= Anne Lynch (artist) =

Australian artist (born 1956)

Australian artist Anne Lynch.

Anne Lynch (born Melbourne 1956) is an Australian artist, working primarily as a draftsperson and printmaker in the genre of Outsider art. Her artwork has been shown internationally and is represented in the Self-Taught and Outsider Art Research Collection at the Callan Park Gallery for Self-Taught and Outsider Art, University of Sydney. Since 1995, Lynch has been a dedicated studio artist at Arts Project Australia in Northcote, an organization that supports the creativity and artwork of artists with an intellectual disability. Lynch's figurative pastel works evoke a sense of isolation and melancholy.
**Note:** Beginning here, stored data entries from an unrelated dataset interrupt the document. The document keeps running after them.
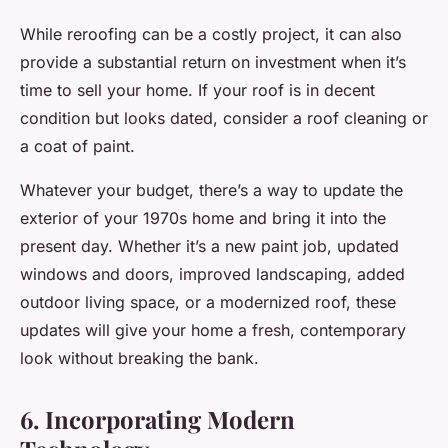
While reroofing can be a costly project, it can also
provide a substantial return on investment when it’s
time to sell your home. If your roof is in decent
condition but looks dated, consider a roof cleaning or
a coat of paint.
Whatever your budget, there’s a way to update the
exterior of your 1970s home and bring it into the
present day. Whether it’s a new paint job, updated
windows and doors, improved landscaping, added
outdoor living space, or a modernized roof, these
updates will give your home a fresh, contemporary
look without breaking the bank.
6. Incorporating Modern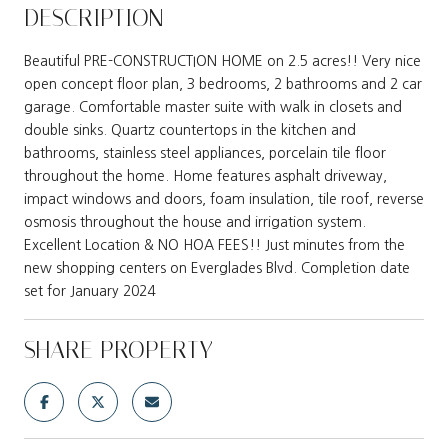
DESCRIPTION
Beautiful PRE-CONSTRUCTION HOME on 2.5 acres!! Very nice
open concept floor plan, 3 bedrooms, 2 bathrooms and 2 car
garage. Comfortable master suite with walk in closets and
double sinks. Quartz countertops in the kitchen and
bathrooms, stainless steel appliances, porcelain tile floor
throughout the home. Home features asphalt driveway,
impact windows and doors, foam insulation, tile roof, reverse
osmosis throughout the house and irrigation system.
Excellent Location & NO HOA FEES!! Just minutes from the
new shopping centers on Everglades Blvd. Completion date
set for January 2024
SHARE PROPERTY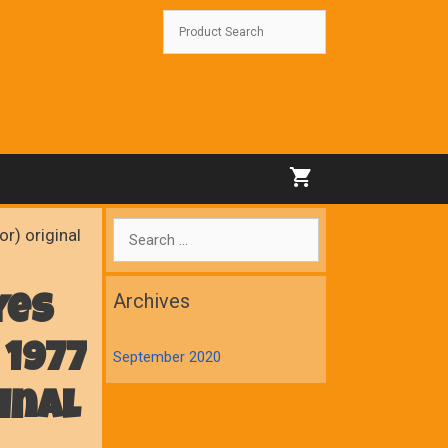
Search
r) original
for:
Archives
yes
 1977
September 2020
inal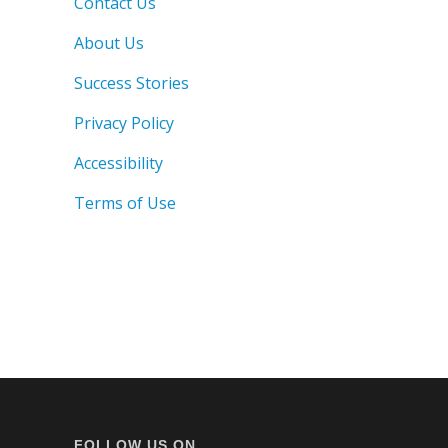
Contact Us
About Us
Success Stories
Privacy Policy
Accessibility
Terms of Use
FOLLOW US ON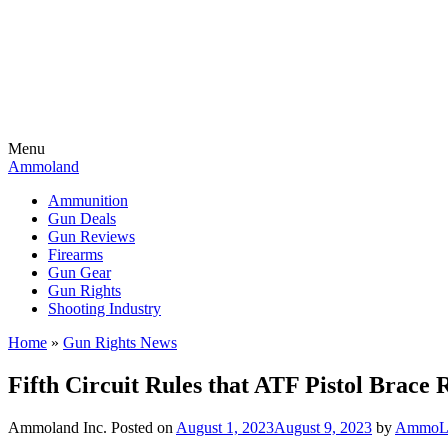
Menu
Ammoland
Ammunition
Gun Deals
Gun Reviews
Firearms
Gun Gear
Gun Rights
Shooting Industry
Home
»
Gun Rights News
Fifth Circuit Rules that ATF Pistol Brace R
Ammoland Inc.
Posted on
August 1, 2023
August 9, 2023
by
AmmoLa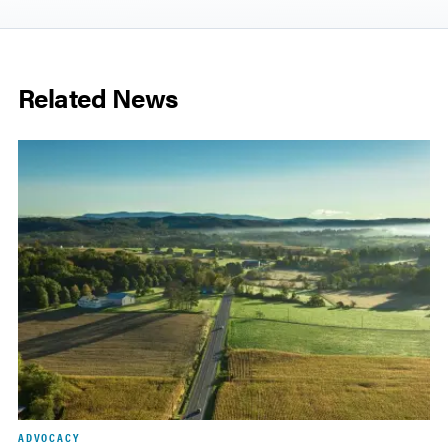
Related News
ADVOCACY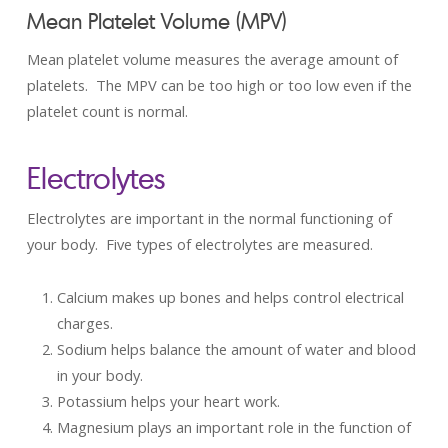
Mean Platelet Volume (MPV)
Mean platelet volume measures the average amount of
platelets. The MPV can be too high or too low even if the
platelet count is normal.
Electrolytes
Electrolytes are important in the normal functioning of
your body. Five types of electrolytes are measured.
Calcium makes up bones and helps control electrical
charges.
Sodium helps balance the amount of water and blood
in your body.
Potassium helps your heart work.
Magnesium plays an important role in the function of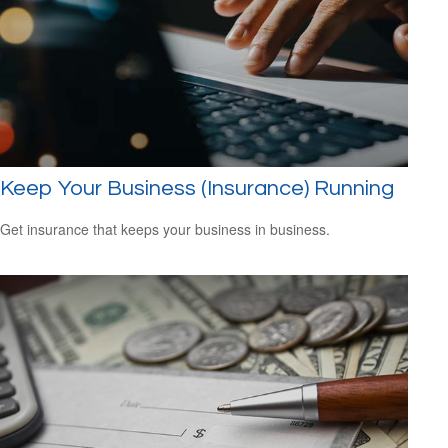
Keep Your Business (Insurance) Running
Get insurance that keeps your business in business.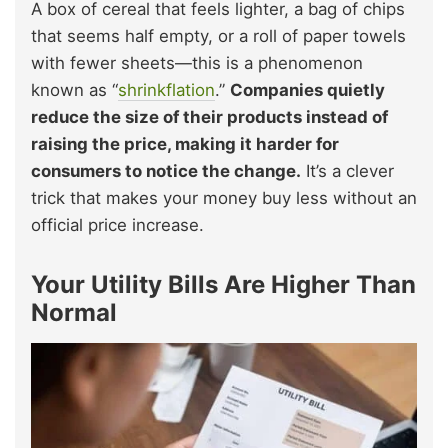
A box of cereal that feels lighter, a bag of chips
that seems half empty, or a roll of paper towels
with fewer sheets—this is a phenomenon
known as “
shrinkflation
.”
Companies quietly
reduce the size of their products instead of
raising the price, making it harder for
consumers to notice the change.
It’s a clever
trick that makes your money buy less without an
official price increase.
Your Utility Bills Are Higher Than
Normal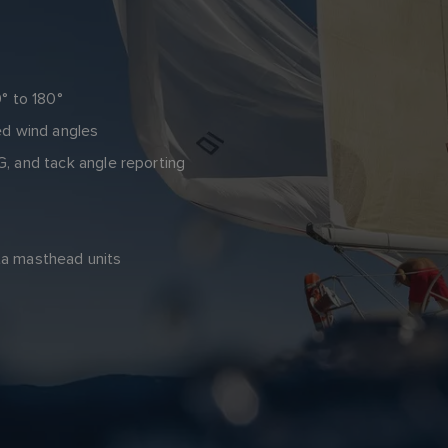
° to 180°
ed wind angles
, and tack angle reporting
cta masthead units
== Career, themes and style ==
In Lynch’s pastel works, she depicts lone figures over planes of colour. The Arts Project Australia website describes Lynch’s works as ‘fleeting moments in time, [which] carry an air of nostalgia and memoir.’ In 2013 Lynch presented her first solo exhibition at the Arts Project Australia Gallery and has been included in numerous group exhibitions, both locally and internationally, notably ‘Renegades: Outsider Art’, The Arts Centre Gold Coast, Surfers Paradise in 2014 and ‘Outsider Art Fair’, Phyllis Kind Gallery, New York City in 2005. As a well-known figure in Australian Outsider Art, Lynch's works are represented in collection at the National Gallery of Australia and in the Stuart Purves Collection. Lynch has further exhibited at the National Gallery of Victoria, with curator Anonda Bell noting in the exhibition catalogue Lynch's interest in aestheticising sport, writing, "Anne Lynch’s footballers and gymnasts are rendered simply in beaming colours mirroring the joy of the sporting experience."

== Solo exhibitions ==
In 2013, Anne Lynch had a solo exhibition at the Arts Project Australia Gallery, Melbourne, Australia.

== Selected group exhibitions ==
The artwork of Ann Lynch has been included in several group exhibitions, including:
- Annual Gala Exhibition, Arts Project Australia Gallery, Melbourne (2015)
- Renegades: Outsider Art, The Arts Centre Gold Coast, Surfers Paradise, QLD (2014)
- Classic Albums, Tanks Art Centre, Cairns, QLD (2013)
- National Gallery of Victoria 150th event, Melbourne (2011)
- BloodLines: Art and the Horse, Latrobe Regional Gallery, Morwell, Victoria (2008)
- Outsider Art Fair, New York, United States. Hosted by the Phyllis Kind Gallery, New York (2005).
- Home Sweet Home: Works from the Peter Fay Collection, National Gallery of Australia Travelling exhibition (2005).
- Lynch was included in the 2nd Annual Intuit Show of Folk and Outsider Art, Chicago, United States, Hosted by the Phyllis Kind Gallery, New York (2004)
- Art of the Sacred Heart, Arts Project Australia Greenaway Art Gallery, Adelaide (2001).
- Arterial - Artists from Arts Project Australia, Paralympic Arts Festival, Sydney Opera House (2000)
- Connected, Geelong Art Gallery, Geelong (1999)
- Centre d’Art Differencié, Liége, Belgium (1996)
- Vita Gallery, Portland, Oregon (1995).

== Collections ==
Lynch’s work is represented in private collections and in the National Gallery of Australia collection (Accession No: NGA 2002.431.93) and the Stuart Purves Collection.